TASK REQUIREMENTS
Would you output all the entries below without altering a word?
------------------------------------------------------------------------
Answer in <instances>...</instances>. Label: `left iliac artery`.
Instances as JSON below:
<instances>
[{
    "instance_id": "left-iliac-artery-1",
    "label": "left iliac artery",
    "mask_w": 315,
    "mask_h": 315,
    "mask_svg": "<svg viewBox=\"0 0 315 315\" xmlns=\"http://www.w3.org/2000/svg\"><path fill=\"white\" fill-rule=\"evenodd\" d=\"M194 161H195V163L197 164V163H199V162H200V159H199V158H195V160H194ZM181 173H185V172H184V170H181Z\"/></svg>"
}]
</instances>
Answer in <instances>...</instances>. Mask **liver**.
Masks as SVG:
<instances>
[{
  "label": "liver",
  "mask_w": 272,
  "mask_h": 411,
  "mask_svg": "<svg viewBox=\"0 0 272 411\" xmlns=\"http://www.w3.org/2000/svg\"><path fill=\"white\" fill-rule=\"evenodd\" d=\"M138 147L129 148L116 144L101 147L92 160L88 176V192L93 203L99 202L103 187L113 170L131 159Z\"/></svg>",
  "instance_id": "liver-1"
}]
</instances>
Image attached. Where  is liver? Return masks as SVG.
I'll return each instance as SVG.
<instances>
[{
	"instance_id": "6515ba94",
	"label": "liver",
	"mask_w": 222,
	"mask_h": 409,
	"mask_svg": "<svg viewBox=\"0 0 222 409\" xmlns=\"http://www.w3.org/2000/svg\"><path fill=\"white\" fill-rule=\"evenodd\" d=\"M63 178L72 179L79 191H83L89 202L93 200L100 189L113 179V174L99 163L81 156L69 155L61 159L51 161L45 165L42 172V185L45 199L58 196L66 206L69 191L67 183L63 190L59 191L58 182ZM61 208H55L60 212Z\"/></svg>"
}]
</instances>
------------------------------------------------------------------------
ANSWER
Answer in <instances>...</instances>. Label: `left iliac artery`.
Instances as JSON below:
<instances>
[{
    "instance_id": "left-iliac-artery-1",
    "label": "left iliac artery",
    "mask_w": 315,
    "mask_h": 315,
    "mask_svg": "<svg viewBox=\"0 0 315 315\" xmlns=\"http://www.w3.org/2000/svg\"><path fill=\"white\" fill-rule=\"evenodd\" d=\"M194 161H195V163L197 164V163H199V162H200V159H199V158H195V160H194ZM181 173H185V172H184V170H181Z\"/></svg>"
}]
</instances>
Answer in <instances>...</instances>. Mask **liver**.
Masks as SVG:
<instances>
[{
  "label": "liver",
  "mask_w": 272,
  "mask_h": 411,
  "mask_svg": "<svg viewBox=\"0 0 272 411\" xmlns=\"http://www.w3.org/2000/svg\"><path fill=\"white\" fill-rule=\"evenodd\" d=\"M138 147L129 148L116 144L101 147L92 160L88 176V192L93 203L99 202L103 187L113 170L131 159Z\"/></svg>",
  "instance_id": "liver-1"
}]
</instances>
Image attached. Where  is liver? Return masks as SVG.
I'll return each instance as SVG.
<instances>
[{
	"instance_id": "6515ba94",
	"label": "liver",
	"mask_w": 222,
	"mask_h": 409,
	"mask_svg": "<svg viewBox=\"0 0 222 409\" xmlns=\"http://www.w3.org/2000/svg\"><path fill=\"white\" fill-rule=\"evenodd\" d=\"M63 178L72 179L79 191H83L89 202L93 200L100 189L113 179V174L99 163L81 156L69 155L61 159L51 161L45 165L42 172V185L45 199L58 196L66 206L69 191L67 183L63 190L59 191L58 182ZM61 208H55L60 212Z\"/></svg>"
}]
</instances>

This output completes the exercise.